For this project, the company has had to develop the technology for application to thin-gauge lap welds. Its objectives include corrosion protection of the mating surfaces, control of distortion, material property characterization, and the development, with MTS Systems Corp., of a friction stir welding system capable of welding complex contours. Eclipse received U.S. Federal Aviation Administration (FAA) approval of its friction stir welding process specification in May 2002, one year ahead of schedule.

At press time, some 9,488 inches of production welding had been completed for assembly of test/certification aircraft. Use of the technology has eliminated nearly 7,000 fasteners and associated hole drilling, and increased joint strength by up to three times, Christner says. It is also said to have resulted in rapid joining speeds four times faster than automated riveting and 20 times faster than manual riveting.

"On the alloys and thickness that Eclipse is using, tensile strength is up to three times greater than mechanical fastening," Christner says. "Fatigue life is comparable to or better than mechanical fastening. Testing of a full-size barrel simulating the aircraft fuselage showed fatigue life in excess of 23 aircraft lifetimes."

"In aircraft applications, friction stir welding has been evaluated in great depth with respect to yield and ultimate strength, fatigue life, da/dn, and corrosion," says General Tool Company's Thompson. "To date, these issues have been addressed for each particular weld geometry, tool, process parameters, and material pair. Friction stir welding generally does as well or better than a typical riveted or mechanically fastened joint."

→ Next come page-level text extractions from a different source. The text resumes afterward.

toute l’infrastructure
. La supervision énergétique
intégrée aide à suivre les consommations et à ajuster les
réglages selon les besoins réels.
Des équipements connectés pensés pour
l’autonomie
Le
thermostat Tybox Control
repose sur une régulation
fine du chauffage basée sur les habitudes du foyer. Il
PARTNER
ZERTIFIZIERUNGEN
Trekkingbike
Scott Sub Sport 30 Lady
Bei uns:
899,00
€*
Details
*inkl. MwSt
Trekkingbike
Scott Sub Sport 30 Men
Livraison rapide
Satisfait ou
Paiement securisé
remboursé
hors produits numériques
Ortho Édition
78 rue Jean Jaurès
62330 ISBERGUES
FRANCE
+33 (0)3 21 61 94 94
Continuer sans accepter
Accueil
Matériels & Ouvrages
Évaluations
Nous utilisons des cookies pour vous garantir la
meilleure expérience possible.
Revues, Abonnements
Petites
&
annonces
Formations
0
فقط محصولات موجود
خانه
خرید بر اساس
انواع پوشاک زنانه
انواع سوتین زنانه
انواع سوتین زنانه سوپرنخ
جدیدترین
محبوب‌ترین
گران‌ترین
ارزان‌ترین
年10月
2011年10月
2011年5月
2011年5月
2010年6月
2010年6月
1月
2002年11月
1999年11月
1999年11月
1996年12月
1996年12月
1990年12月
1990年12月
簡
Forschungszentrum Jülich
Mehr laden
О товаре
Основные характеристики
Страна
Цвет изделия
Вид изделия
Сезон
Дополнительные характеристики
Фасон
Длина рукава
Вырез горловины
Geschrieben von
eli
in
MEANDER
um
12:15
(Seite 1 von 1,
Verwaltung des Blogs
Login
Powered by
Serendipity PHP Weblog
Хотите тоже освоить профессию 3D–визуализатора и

General Tool recently replaced a cast panel with a fabricated panel composed of extruded plate and extruded shapes, a substitution that was made practical by the use of FSW. While weld strength was never an issue due to the high quality of the welds, the lack of distortion ensured consistent flatness and straightness of the weldment, thereby eliminating significant post-weld machining. Thompson also credits the "fast and predictable" nature of the process.

"While the operator of the FSW work station needs to be careful and consistent in loading material into the weld fixture, once the start button is pushed, the process is not dependent on the technique and undivided attention of a skilled artisan," he explains. "This material and process substitution saved General Tool over $1 million in producing about 400 of these highly finished, 72-in x 89-in and 72-in x 59-in panels. These savings were realized after building a FSW machine, buying a process license, and developing a proven set of process parameters."

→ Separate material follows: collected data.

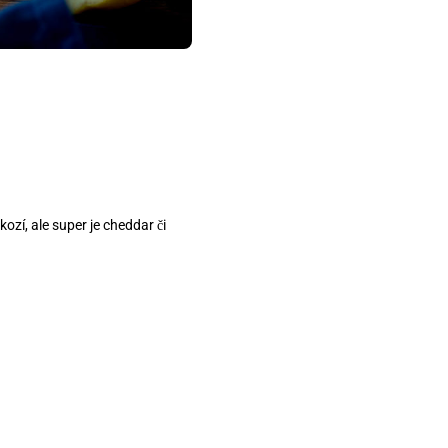
zí, ale super je cheddar či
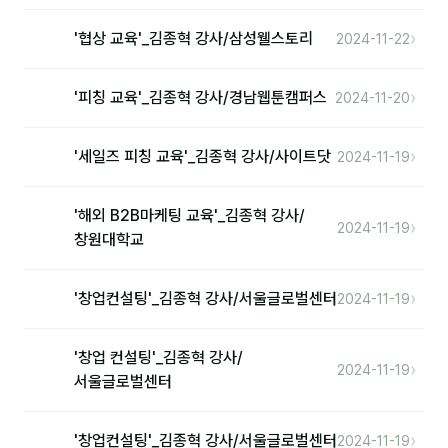
분석
›
'협상 교육'_김종혁 강사/삼성웰스토리
2024-11-22
마케팅
›
'피칭 교육'_김종혁 강사/경남웹툰캠퍼스
2024-11-20
재무·계약
›
B2B 영업도구
'세일즈 피칭 교육'_김종혁 강사/사이트닷
2024-11-19
일정
'해외 B2B마케팅 교육'_김종혁 강사/
›
2024-11-19
창원대학교
지식
›
'창업컨설팅'_김종혁 강사/서울글로벌센터
2024-11-19
용어사전
트렌드 리포트
'창업 컨설팅'_김종혁 강사/
›
2024-11-19
서울글로벌센터
칼럼
›
'창업컨설팅'_김종혁 강사/서울글로벌센터
2024-11-19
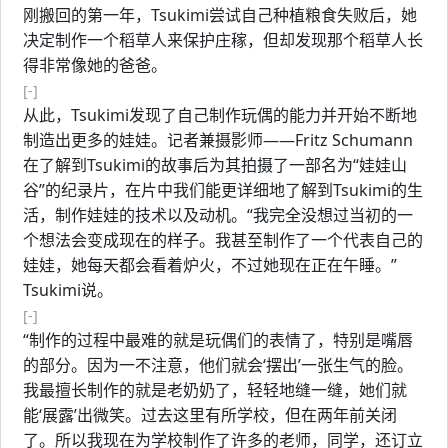
刚搬回的第一年，Tsukimi尝试自己种植粮食失败后，她
决定制作一个稻草人来保护庄稼，但却发现那个稻草人长
得非常像她的爸爸。
[-]
从此，Tsukimi发现了自己制作玩偶的能力并开始不断地
制造出更多的娃娃。记者兼摄影师——Fritz Schumann
在了解到Tsukimi的故事后为其拍摄了一部名为“娃娃山
谷”的纪录片，在片中我们能更详细地了解到Tsukimi的生
活，制作娃娃的技术以及动机。“我完全没想过当初的一
个想法会变成现在的样子。我甚至制作了一个代表自己的
娃娃，她每天都会看着炉火，不过她现在正在午睡。”
Tsukimi说。
[-]
“制作的过程中最难的就是玩偶们的表情了，特别是嘴唇
的部分。因为一不注意，他们就会‘摆出’一张生气的脸。
我最擅长制作的就是老奶奶了，轻轻地缝一缝，她们就
能‘展露’出微笑。过去这里有所学校，但在两年前关闭
了。所以我现在为学校制作了许多的老师，同学，还订立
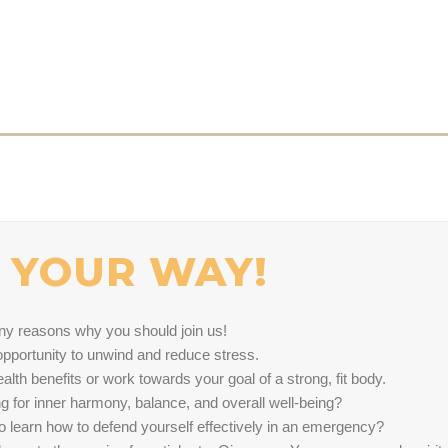
 YOUR WAY!
ny reasons why you should join us!
 opportunity to unwind and reduce stress.
alth benefits or work towards your goal of a strong, fit body.
g for inner harmony, balance, and overall well-being?
o learn how to defend yourself effectively in an emergency?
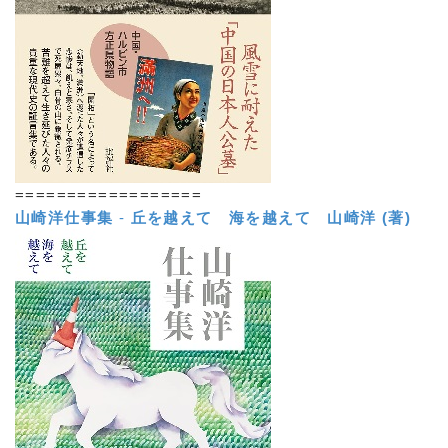
==================
山崎洋仕事集
-
丘を越えて 海を越えて
山崎洋 (著)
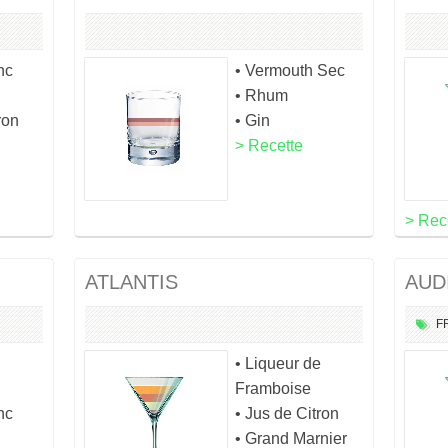
nc
• Vermouth Sec
• Rhum
ron
• Gin
> Recette
> Rec
ATLANTIS
AUD
F
• Liqueur de
Framboise
nc
• Jus de Citron
• Grand Marnier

According to NASA's Jeff Ding, the cost savings associated with friction stir welding are a result of the reliability and repeatability of the process. "When the proper weld parameters are established for a particular thickness and a specific aluminum alloy, the process as compared to fusion welding produces fewer defects," says Ding. "This, in turn, reduces the costs of Material Review Board dispositions. (The Material Review Board evaluates specific defects and determines if a repair is required, and if so, how the repairs are to be completed.) Also, as important to the External Tank Program as the cost savings, is the reliability issue. The friction stir welding process improves hardware safety margins."

Tools, Materials, & Process Developments

The recent emergence of industrial robots as integral components of friction stir welding systems has produced another option for companies seeking to reduce costs of capital equipment, operations, or outsourcing. Greater flexibility and operating efficiencies, as well as major cost reductions, are among the advantages that robotic friction stir welding can bring to providers and users of friction stir welding services.

Ding says that a design concept for a hand-held friction stir welding device was recently introduced, and is undergoing further development. Additional work is focusing on pin tools: one redesigned retractable pin tool is said to be capable of welding and closing out material two inches thick. Other activity includes the development of a new processthermal stir weldingthat separates the primary elements of friction stir welding (heating, forging, and stirring) for independent control.

Significant advancements have also been made in the development of five-axis, gantry-style FSW machines and general-purpose FSW machinery, according to General Tool's Thompson. Currently in development are machines that can handle up to 35,000 pounds of thrust within a working envelope of 8 ft x 10 ft x 26 ft. The machines, which typically include retractable pin tool heads, can weld a general path in space, thereby enabling the welding of aircraft skin shapes. They also have tool-tilt servo axes, which allow the tool to be oriented to the work to meet path tangency and process control requirements.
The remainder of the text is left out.